### [WORK TASK]
Show every line below where "Oswald" can be found.

Dataset entries:
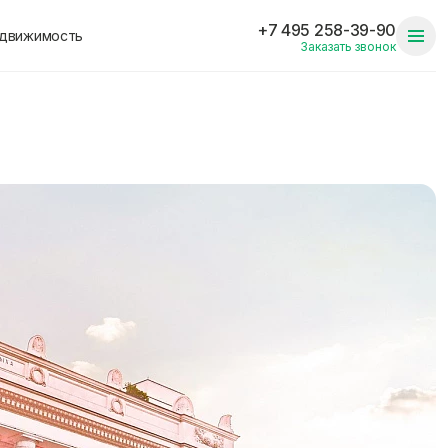
+7 495 258-39-90
едвижимость
Заказать звонок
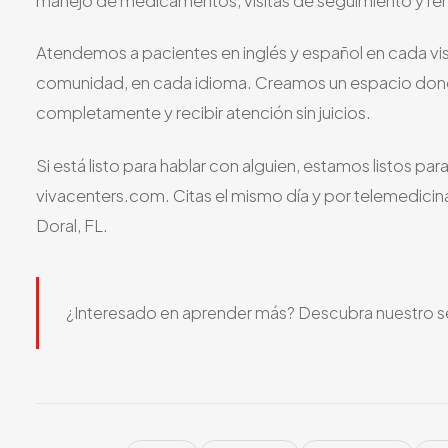
manejo de medicamentos, visitas de seguimiento y re
Atendemos a pacientes en inglés y español en cada visi
comunidad, en cada idioma. Creamos un espacio don
completamente y recibir atención sin juicios.
Si está listo para hablar con alguien, estamos listos pa
vivacenters.com. Citas el mismo día y por telemedicina 
Doral, FL.
¿Interesado en aprender más? Descubra nuestro s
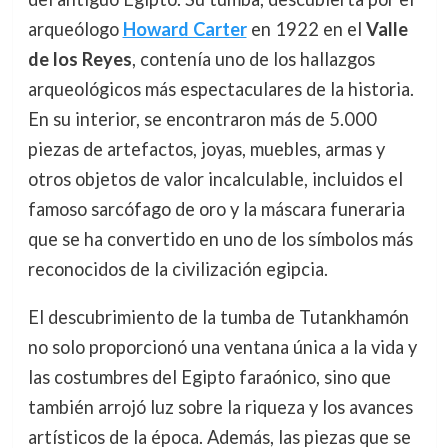
arqueólogo
Howard Carter
en 1922 en el
Valle
de los Reyes
, contenía uno de los hallazgos
arqueológicos más espectaculares de la historia.
En su interior, se encontraron más de 5.000
piezas de artefactos, joyas, muebles, armas y
otros objetos de valor incalculable, incluidos el
famoso sarcófago de oro y la máscara funeraria
que se ha convertido en uno de los símbolos más
reconocidos de la civilización egipcia.
El descubrimiento de la tumba de Tutankhamón
no solo proporcionó una ventana única a la vida y
las costumbres del Egipto faraónico, sino que
también arrojó luz sobre la riqueza y los avances
artísticos de la época. Además, las piezas que se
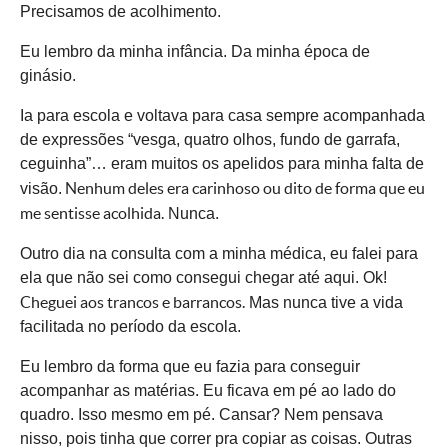
Precisamos de acolhimento.
Eu lembro da minha infância. Da minha época de
ginásio.
Ia para escola e voltava para casa sempre acompanhada
de expressões “vesga, quatro olhos, fundo de garrafa,
ceguinha”… eram muitos os apelidos para minha falta de
Nenhum deles era carinhoso ou dito de forma que eu
visão.
me sentisse acolhida.
Nunca.
Outro dia na consulta com a minha médica, eu falei para
ela que não sei como consegui chegar até aqui. Ok!
Cheguei aos trancos e barrancos.
Mas nunca tive a vida
facilitada no período da escola.
Eu lembro da forma que eu fazia para conseguir
acompanhar as matérias. Eu ficava em pé ao lado do
quadro. Isso mesmo em pé. Cansar? Nem pensava
nisso, pois tinha que correr pra copiar as coisas. Outras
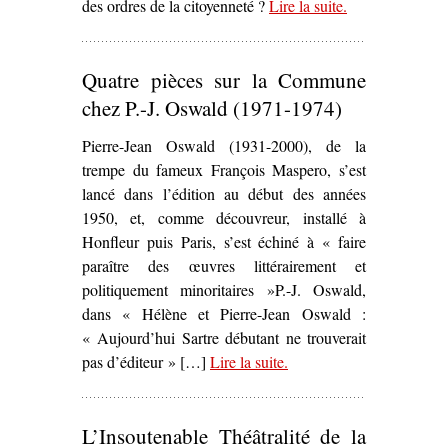
des ordres de la citoyenneté ?
Lire la suite
– ‘Scènes de la
.
rue
communarde –
Quatre pièces sur la Commune
La Chanson au
son du canon’
chez P.-J. Oswald (1971-1974)
Pierre-Jean Oswald (1931-2000), de la
trempe du fameux François Maspero, s’est
lancé dans l’édition au début des années
1950, et, comme découvreur, installé à
Honfleur puis Paris, s’est échiné à « faire
paraître des œuvres littérairement et
politiquement minoritaires »P.-J. Oswald,
dans « Hélène et Pierre-Jean Oswald :
« Aujourd’hui Sartre débutant ne trouverait
pas d’éditeur » […]
Lire la suite
– ‘Quatre pièces sur la
.
Commune chez P.-J.
Oswald (1971-1974)’
L’Insoutenable Théâtralité de la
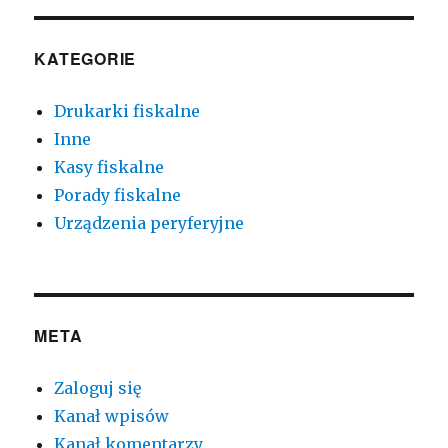
KATEGORIE
Drukarki fiskalne
Inne
Kasy fiskalne
Porady fiskalne
Urządzenia peryferyjne
META
Zaloguj się
Kanał wpisów
Kanał komentarzy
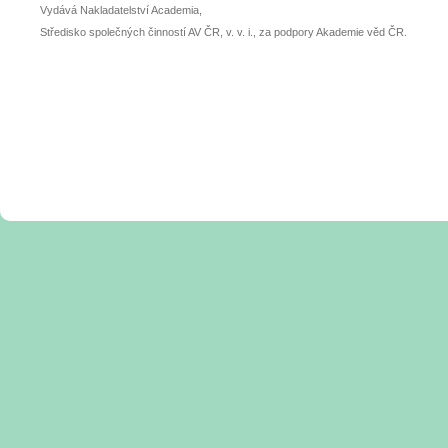
Vydává Nakladatelství Academia,
Středisko společných činností AV ČR, v. v. i., za podpory Akademie věd ČR.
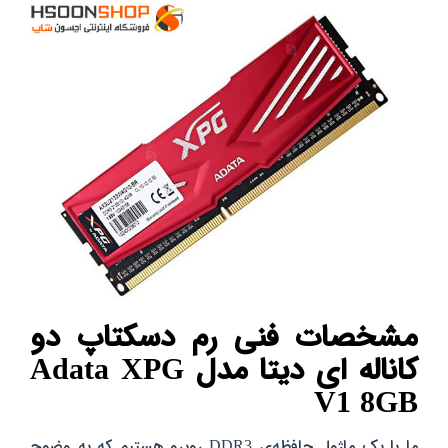
مشخصات فنی رم دسکتاپ دو
کاناله ای دیتا مدل Adata XPG
V1 8GB
ما با یک ماژول حافظه‌ی DDR3 روبرو هستیم که به وضوح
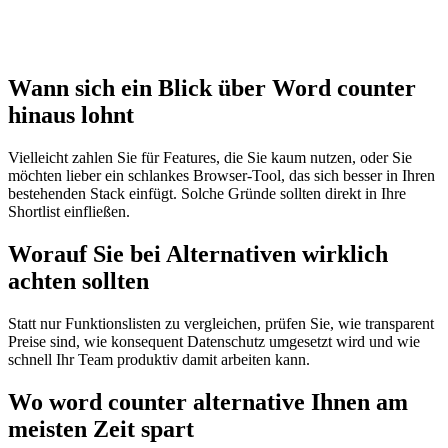
Wann sich ein Blick über Word counter
hinaus lohnt
Vielleicht zahlen Sie für Features, die Sie kaum nutzen, oder Sie
möchten lieber ein schlankes Browser‑Tool, das sich besser in Ihren
bestehenden Stack einfügt. Solche Gründe sollten direkt in Ihre
Shortlist einfließen.
Worauf Sie bei Alternativen wirklich
achten sollten
Statt nur Funktionslisten zu vergleichen, prüfen Sie, wie transparent
Preise sind, wie konsequent Datenschutz umgesetzt wird und wie
schnell Ihr Team produktiv damit arbeiten kann.
Wo word counter alternative Ihnen am
meisten Zeit spart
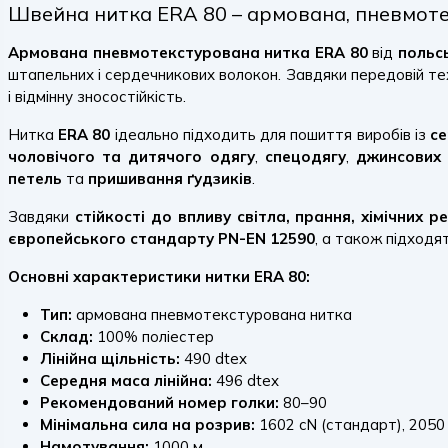
Швейна нитка ERA 80 – армована, пневмотекс
Армована пневмотекстурована нитка ERA 80
від
польс
штапельних і сердечникових волокон. Завдяки передовій те
і відмінну зносостійкість.
Нитка
ERA 80
ідеально підходить для пошиття виробів із
с
чоловічого та дитячого одягу
,
спецодягу
,
джинсових 
петель
та
пришивання ґудзиків
.
Завдяки
стійкості до впливу світла, прання, хімічних р
європейського стандарту PN-EN 12590
, а також підходя
Основні характеристики нитки ERA 80:
Тип:
армована пневмотекстурована нитка
Склад:
100% поліестер
Лінійна щільність:
490 dtex
Середня маса лінійна:
496 dtex
Рекомендований номер голки:
80–90
Мінімальна сила на розрив:
1602 cN (стандарт), 2050 
Намотування:
1000 м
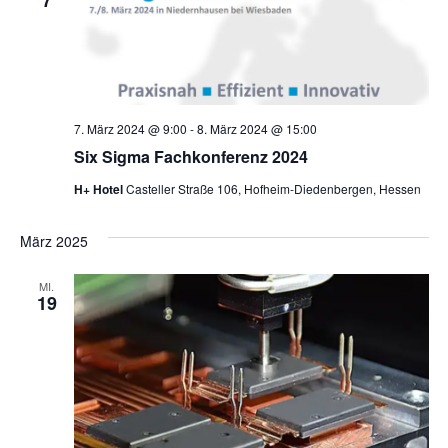
Ansich
Navig
7. März 2024 @ 9:00
-
8. März 2024 @ 15:00
Six Sigma Fachkonferenz 2024
H+ Hotel
Casteller Straße 106, Hofheim‐Diedenbergen, Hessen
März 2025
MI.
19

### [SOLUTION BELOW]
chez P.-J. Oswald (1971-1974)
Pierre-Jean Oswald (1931-2000), de la
politiquement minoritaires »P.-J. Oswald,
dans « Hélène et Pierre-Jean Oswald :
Oswald (1971-1974)’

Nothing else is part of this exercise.